Adeus cãozinho
Maio de 1992
Vermelho. O barro que suja os meus pés.
Passeio com o avô Zé pelo mato perto da casa dele. Apanhamos caracóis, encontramos insectos e sou alertado para os perigos das alcachofras e urtigas. Tenho comichão nas pernas mas gosto do cheiro dos pinheiros mansos. Vejo o mar. O Snoopy guia-me pelos trilhos toscos. Sou arrastado mas sinto-me seguro.
Junho de 2005
Morte. A que carrego aos ombros.
- O senhor Zé, que andava sempre com um cãozinho branco faleceu! - oiço na paragem. O senhor Zé foi aquele que anos antes me ensinara para que serviam os diversos tipos de barquinhos e que me explicara onde se escondiam os caracóis. O Snoopy esteve calado durante dias. Uma espécie de luto canino, presumo.
Agosto de 2008
Cavo. O vermelho do mesmo barro - onde me passeara em 92 - para enterrar o cão.

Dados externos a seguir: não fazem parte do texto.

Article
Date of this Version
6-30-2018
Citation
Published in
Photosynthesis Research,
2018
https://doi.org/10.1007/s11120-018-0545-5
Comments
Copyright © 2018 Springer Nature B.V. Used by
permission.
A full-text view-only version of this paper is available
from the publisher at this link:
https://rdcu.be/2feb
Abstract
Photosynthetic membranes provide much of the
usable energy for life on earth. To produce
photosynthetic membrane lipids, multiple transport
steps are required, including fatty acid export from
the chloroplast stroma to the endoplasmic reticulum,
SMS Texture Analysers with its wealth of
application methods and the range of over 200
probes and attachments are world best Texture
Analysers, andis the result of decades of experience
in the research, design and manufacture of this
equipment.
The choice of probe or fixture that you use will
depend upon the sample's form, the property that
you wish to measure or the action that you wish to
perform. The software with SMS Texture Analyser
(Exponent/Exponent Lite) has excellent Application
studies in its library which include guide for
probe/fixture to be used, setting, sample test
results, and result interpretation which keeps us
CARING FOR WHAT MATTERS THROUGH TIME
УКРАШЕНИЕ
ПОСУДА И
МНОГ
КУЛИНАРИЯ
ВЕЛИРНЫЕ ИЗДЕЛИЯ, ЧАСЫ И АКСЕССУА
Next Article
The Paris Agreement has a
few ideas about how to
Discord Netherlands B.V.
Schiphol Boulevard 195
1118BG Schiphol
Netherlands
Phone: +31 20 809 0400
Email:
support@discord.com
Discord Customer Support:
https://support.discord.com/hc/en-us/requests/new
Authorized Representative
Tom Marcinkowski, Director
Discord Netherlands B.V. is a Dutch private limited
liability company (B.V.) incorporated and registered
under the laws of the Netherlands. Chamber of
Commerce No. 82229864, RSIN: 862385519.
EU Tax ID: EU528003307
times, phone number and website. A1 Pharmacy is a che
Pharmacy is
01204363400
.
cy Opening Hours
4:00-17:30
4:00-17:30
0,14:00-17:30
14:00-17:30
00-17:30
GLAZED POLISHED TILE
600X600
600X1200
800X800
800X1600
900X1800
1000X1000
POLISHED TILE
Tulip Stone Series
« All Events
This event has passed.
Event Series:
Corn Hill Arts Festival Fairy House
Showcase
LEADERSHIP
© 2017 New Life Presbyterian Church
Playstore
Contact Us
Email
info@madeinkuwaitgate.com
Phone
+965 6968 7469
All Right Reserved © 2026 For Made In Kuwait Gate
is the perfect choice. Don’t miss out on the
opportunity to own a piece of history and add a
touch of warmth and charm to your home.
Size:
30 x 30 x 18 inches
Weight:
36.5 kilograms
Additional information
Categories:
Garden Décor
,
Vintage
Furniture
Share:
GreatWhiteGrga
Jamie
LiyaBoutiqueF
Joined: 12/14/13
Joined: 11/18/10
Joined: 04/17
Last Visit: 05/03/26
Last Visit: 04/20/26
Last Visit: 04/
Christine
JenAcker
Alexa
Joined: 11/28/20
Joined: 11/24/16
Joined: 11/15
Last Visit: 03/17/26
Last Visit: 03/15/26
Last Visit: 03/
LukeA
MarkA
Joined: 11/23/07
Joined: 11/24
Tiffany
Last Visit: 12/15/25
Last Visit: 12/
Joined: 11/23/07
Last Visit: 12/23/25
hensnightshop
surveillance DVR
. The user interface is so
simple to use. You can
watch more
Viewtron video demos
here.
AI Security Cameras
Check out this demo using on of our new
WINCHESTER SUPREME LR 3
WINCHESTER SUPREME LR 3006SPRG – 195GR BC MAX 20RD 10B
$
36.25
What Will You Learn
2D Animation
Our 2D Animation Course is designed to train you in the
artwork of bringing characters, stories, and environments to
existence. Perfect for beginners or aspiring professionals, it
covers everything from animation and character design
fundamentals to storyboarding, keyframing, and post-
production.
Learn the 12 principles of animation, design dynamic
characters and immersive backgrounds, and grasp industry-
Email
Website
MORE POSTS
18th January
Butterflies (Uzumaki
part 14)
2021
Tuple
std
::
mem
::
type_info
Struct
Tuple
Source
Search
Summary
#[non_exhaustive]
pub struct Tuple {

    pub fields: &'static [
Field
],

Já sem avô Zé e sem Snoopy, o mesmo mato adquire outras formas. O mar já não é visível devido às torres de betão e os trilhos dissiparam-se. As urtigas continuam lá, as alcachofras não. Desta vez sou eu que arrasto o cão, para o pó. O cheiro a morte é superior ao dos pinheiros mansos.